> **Directions for this task**: Nothing should differ between your answer and the records.

(Stored data entries)
___
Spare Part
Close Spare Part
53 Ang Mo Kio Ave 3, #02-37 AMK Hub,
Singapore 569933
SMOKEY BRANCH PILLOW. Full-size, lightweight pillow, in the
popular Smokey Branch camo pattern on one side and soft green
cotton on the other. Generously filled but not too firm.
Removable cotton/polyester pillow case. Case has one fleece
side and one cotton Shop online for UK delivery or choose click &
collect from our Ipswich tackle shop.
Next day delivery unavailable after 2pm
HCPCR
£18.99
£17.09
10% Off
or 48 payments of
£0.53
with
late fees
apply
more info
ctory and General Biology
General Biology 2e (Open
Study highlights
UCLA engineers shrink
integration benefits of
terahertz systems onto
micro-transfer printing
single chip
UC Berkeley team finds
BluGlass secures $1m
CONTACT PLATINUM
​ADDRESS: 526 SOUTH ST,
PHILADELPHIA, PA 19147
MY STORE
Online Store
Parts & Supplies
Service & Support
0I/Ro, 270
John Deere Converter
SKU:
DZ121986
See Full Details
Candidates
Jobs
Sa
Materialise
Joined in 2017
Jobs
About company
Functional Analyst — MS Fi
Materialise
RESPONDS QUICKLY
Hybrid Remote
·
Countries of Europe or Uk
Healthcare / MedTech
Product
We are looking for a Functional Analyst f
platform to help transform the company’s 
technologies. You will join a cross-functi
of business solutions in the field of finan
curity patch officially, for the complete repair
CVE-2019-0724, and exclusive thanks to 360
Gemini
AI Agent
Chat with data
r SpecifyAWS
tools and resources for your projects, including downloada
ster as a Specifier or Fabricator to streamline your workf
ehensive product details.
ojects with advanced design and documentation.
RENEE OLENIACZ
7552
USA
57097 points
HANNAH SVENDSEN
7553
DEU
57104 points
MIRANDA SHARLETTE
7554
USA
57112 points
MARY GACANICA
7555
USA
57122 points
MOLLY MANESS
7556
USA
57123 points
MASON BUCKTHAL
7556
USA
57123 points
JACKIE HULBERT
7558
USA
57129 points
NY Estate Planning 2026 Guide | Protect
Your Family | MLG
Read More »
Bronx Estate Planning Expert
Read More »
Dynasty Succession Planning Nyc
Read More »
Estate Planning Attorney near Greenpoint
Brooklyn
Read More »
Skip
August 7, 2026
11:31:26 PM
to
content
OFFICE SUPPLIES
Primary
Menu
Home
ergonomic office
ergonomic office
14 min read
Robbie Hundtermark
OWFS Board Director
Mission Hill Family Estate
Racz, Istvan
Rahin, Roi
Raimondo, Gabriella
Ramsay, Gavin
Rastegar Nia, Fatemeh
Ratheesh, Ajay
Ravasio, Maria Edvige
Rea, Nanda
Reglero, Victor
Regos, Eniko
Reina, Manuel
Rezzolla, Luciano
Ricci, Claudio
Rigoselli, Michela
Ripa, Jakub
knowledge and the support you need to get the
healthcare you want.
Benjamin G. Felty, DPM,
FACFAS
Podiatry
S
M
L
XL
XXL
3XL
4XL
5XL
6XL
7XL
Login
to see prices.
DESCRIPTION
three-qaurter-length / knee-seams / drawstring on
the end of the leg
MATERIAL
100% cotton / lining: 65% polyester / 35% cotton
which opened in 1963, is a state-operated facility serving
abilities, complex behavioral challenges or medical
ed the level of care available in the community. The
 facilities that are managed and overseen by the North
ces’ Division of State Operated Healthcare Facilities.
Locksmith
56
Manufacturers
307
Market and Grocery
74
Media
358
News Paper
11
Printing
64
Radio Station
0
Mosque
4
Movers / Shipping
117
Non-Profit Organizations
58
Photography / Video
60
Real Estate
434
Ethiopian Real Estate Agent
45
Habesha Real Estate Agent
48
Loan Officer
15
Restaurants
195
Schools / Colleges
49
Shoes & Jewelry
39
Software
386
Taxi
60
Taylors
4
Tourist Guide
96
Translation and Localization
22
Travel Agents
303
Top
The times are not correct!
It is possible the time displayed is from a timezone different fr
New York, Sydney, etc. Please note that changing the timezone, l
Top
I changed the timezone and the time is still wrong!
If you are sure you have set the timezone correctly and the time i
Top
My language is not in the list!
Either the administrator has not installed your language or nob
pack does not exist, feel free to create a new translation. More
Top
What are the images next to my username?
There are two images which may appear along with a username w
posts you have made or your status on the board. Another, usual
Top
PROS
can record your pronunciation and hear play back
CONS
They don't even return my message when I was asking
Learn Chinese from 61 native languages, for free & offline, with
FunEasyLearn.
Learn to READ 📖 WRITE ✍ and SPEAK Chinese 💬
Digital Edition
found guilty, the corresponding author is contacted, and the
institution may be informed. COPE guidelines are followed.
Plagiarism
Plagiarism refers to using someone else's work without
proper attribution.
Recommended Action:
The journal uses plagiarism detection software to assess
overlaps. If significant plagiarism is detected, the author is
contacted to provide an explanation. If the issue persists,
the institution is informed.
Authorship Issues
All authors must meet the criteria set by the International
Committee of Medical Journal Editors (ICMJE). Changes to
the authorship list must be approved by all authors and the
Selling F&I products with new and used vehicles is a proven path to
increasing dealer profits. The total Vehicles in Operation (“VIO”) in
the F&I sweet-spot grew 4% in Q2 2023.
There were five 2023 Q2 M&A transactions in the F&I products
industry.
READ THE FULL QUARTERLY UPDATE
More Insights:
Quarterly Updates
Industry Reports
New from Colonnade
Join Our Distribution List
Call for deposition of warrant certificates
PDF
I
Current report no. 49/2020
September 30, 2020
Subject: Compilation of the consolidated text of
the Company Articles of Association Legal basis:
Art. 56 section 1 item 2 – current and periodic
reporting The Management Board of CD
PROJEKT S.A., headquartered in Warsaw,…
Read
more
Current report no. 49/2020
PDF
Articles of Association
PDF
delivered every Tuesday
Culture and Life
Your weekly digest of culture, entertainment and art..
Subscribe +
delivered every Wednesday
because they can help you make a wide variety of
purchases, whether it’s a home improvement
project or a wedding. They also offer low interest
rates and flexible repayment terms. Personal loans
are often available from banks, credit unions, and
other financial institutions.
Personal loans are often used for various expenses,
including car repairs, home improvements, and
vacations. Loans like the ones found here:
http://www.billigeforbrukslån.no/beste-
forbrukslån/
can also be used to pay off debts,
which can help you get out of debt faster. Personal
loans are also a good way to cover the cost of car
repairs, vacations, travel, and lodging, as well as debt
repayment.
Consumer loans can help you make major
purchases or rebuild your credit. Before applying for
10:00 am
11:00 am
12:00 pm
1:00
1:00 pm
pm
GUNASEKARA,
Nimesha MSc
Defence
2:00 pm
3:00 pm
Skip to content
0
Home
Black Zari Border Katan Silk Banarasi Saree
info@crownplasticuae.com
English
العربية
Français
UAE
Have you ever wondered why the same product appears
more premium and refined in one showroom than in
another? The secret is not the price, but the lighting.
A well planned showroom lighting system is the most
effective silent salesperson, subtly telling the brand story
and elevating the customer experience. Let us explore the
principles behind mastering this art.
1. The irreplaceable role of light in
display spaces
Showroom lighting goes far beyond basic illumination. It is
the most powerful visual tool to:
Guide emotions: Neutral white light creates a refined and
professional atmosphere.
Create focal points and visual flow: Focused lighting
___
> **Output below**:
Spare Part
Close Spare Part
53 Ang Mo Kio Ave 3, #02-37 AMK Hub,
Singapore 569933
SMOKEY BRANCH PILLOW. Full-size, lightweight pillow, in the
popular Smokey Branch camo pattern on one side and soft green
cotton on the other. Generously filled but not too firm.
Removable cotton/polyester pillow case. Case has one fleece
side and one cotton Shop online for UK delivery or choose click &
collect from our Ipswich tackle shop.
Next day delivery unavailable after 2pm
HCPCR
£18.99
£17.09
10% Off
or 48 payments of
£0.53
with
late fees
apply
more info
ctory and General Biology
General Biology 2e (Open
Study highlights
UCLA engineers shrink
integration benefits of
terahertz systems onto
micro-transfer printing
single chip
UC Berkeley team finds
BluGlass secures $1m
CONTACT PLATINUM
​ADDRESS: 526 SOUTH ST,
PHILADELPHIA, PA 19147
MY STORE
Online Store
Parts & Supplies
Service & Support
0I/Ro, 270
John Deere Converter
SKU:
DZ121986
See Full Details
Candidates
Jobs
Sa
Materialise
Joined in 2017
Jobs
About company
Functional Analyst — MS Fi
Materialise
RESPONDS QUICKLY
Hybrid Remote
·
Countries of Europe or Uk
Healthcare / MedTech
Product
We are looking for a Functional Analyst f
platform to help transform the company’s 
technologies. You will join a cross-functi
of business solutions in the field of finan
curity patch officially, for the complete repair
CVE-2019-0724, and exclusive thanks to 360
Gemini
AI Agent
Chat with data
r SpecifyAWS
tools and resources for your projects, including downloada
ster as a Specifier or Fabricator to streamline your workf
ehensive product details.
ojects with advanced design and documentation.
RENEE OLENIACZ
7552
USA
57097 points
HANNAH SVENDSEN
7553
DEU
57104 points
MIRANDA SHARLETTE
7554
USA
57112 points
MARY GACANICA
7555
USA
57122 points
MOLLY MANESS
7556
USA
57123 points
MASON BUCKTHAL
7556
USA
57123 points
JACKIE HULBERT
7558
USA
57129 points
NY Estate Planning 2026 Guide | Protect
Your Family | MLG
Read More »
Bronx Estate Planning Expert
Read More »
Dynasty Succession Planning Nyc
Read More »
Estate Planning Attorney near Greenpoint
Brooklyn
Read More »
Skip
August 7, 2026
11:31:26 PM
to
content
OFFICE SUPPLIES
Primary
Menu
Home
ergonomic office
ergonomic office
14 min read
Robbie Hundtermark
OWFS Board Director
Mission Hill Family Estate
Racz, Istvan
Rahin, Roi
Raimondo, Gabriella
Ramsay, Gavin
Rastegar Nia, Fatemeh
Ratheesh, Ajay
Ravasio, Maria Edvige
Rea, Nanda
Reglero, Victor
Regos, Eniko
Reina, Manuel
Rezzolla, Luciano
Ricci, Claudio
Rigoselli, Michela
Ripa, Jakub
knowledge and the support you need to get the
healthcare you want.
Benjamin G. Felty, DPM,
FACFAS
Podiatry
S
M
L
XL
XXL
3XL
4XL
5XL
6XL
7XL
Login
to see prices.
DESCRIPTION
three-qaurter-length / knee-seams / drawstring on
the end of the leg
MATERIAL
100% cotton / lining: 65% polyester / 35% cotton
which opened in 1963, is a state-operated facility serving
abilities, complex behavioral challenges or medical
ed the level of care available in the community. The
 facilities that are managed and overseen by the North
ces’ Division of State Operated Healthcare Facilities.
Locksmith
56
Manufacturers
307
Market and Grocery
74
Media
358
News Paper
11
Printing
64
Radio Station
0
Mosque
4
Movers / Shipping
117
Non-Profit Organizations
58
Photography / Video
60
Real Estate
434
Ethiopian Real Estate Agent
45
Habesha Real Estate Agent
48
Loan Officer
15
Restaurants
195
Schools / Colleges
49
Shoes & Jewelry
39
Software
386
Taxi
60
Taylors
4
Tourist Guide
96
Translation and Localization
22
Travel Agents
303
Top
The times are not correct!
It is possible the time displayed is from a timezone different fr
New York, Sydney, etc. Please note that changing the timezone, l
Top
I changed the timezone and the time is still wrong!
If you are sure you have set the timezone correctly and the time i
Top
My language is not in the list!
Either the administrator has not installed your language or nob
pack does not exist, feel free to create a new translation. More
Top
What are the images next to my username?
There are two images which may appear along with a username w
posts you have made or your status on the board. Another, usual
Top
PROS
can record your pronunciation and hear play back
CONS
They don't even return my message when I was asking
Learn Chinese from 61 native languages, for free & offline, with
FunEasyLearn.
Learn to READ 📖 WRITE ✍ and SPEAK Chinese 💬
Digital Edition
found guilty, the corresponding author is contacted, and the
institution may be informed. COPE guidelines are followed.
Plagiarism
Plagiarism refers to using someone else's work without
proper attribution.
Recommended Action:
The journal uses plagiarism detection software to assess
overlaps. If significant plagiarism is detected, the author is
contacted to provide an explanation. If the issue persists,
the institution is informed.
Authorship Issues
All authors must meet the criteria set by the International
Committee of Medical Journal Editors (ICMJE). Changes to
the authorship list must be approved by all authors and the
Selling F&I products with new and used vehicles is a proven path to
increasing dealer profits. The total Vehicles in Operation (“VIO”) in
the F&I sweet-spot grew 4% in Q2 2023.
There were five 2023 Q2 M&A transactions in the F&I products
industry.
READ THE FULL QUARTERLY UPDATE
More Insights:
Quarterly Updates
Industry Reports
New from Colonnade
Join Our Distribution List
Call for deposition of warrant certificates
PDF
I
Current report no. 49/2020
September 30, 2020
Subject: Compilation of the consolidated text of
the Company Articles of Association Legal basis:
Art. 56 section 1 item 2 – current and periodic
reporting The Management Board of CD
PROJEKT S.A., headquartered in Warsaw,…
Read
more
Current report no. 49/2020
PDF
Articles of Association
PDF
delivered every Tuesday
Culture and Life
Your weekly digest of culture, entertainment and art..
Subscribe +
delivered every Wednesday
because they can help you make a wide variety of
purchases, whether it’s a home improvement
project or a wedding. They also offer low interest
rates and flexible repayment terms. Personal loans
are often available from banks, credit unions, and
other financial institutions.
Personal loans are often used for various expenses,
including car repairs, home improvements, and
vacations. Loans like the ones found here:
http://www.billigeforbrukslån.no/beste-
forbrukslån/
can also be used to pay off debts,
which can help you get out of debt faster. Personal
loans are also a good way to cover the cost of car
repairs, vacations, travel, and lodging, as well as debt
repayment.
Consumer loans can help you make major
purchases or rebuild your credit. Before applying for
10:00 am
11:00 am
12:00 pm
1:00
1:00 pm
pm
GUNASEKARA,
Nimesha MSc
Defence
2:00 pm
3:00 pm
Skip to content
0
Home
Black Zari Border Katan Silk Banarasi Saree
info@crownplasticuae.com
English
العربية
Français
UAE
Have you ever wondered why the same product appears
more premium and refined in one showroom than in
another? The secret is not the price, but the lighting.
A well planned showroom lighting system is the most
effective silent salesperson, subtly telling the brand story
and elevating the customer experience. Let us explore the
principles behind mastering this art.
1. The irreplaceable role of light in
display spaces
Showroom lighting goes far beyond basic illumination. It is
the most powerful visual tool to:
Guide emotions: Neutral white light creates a refined and
professional atmosphere.
Create focal points and visual flow: Focused lighting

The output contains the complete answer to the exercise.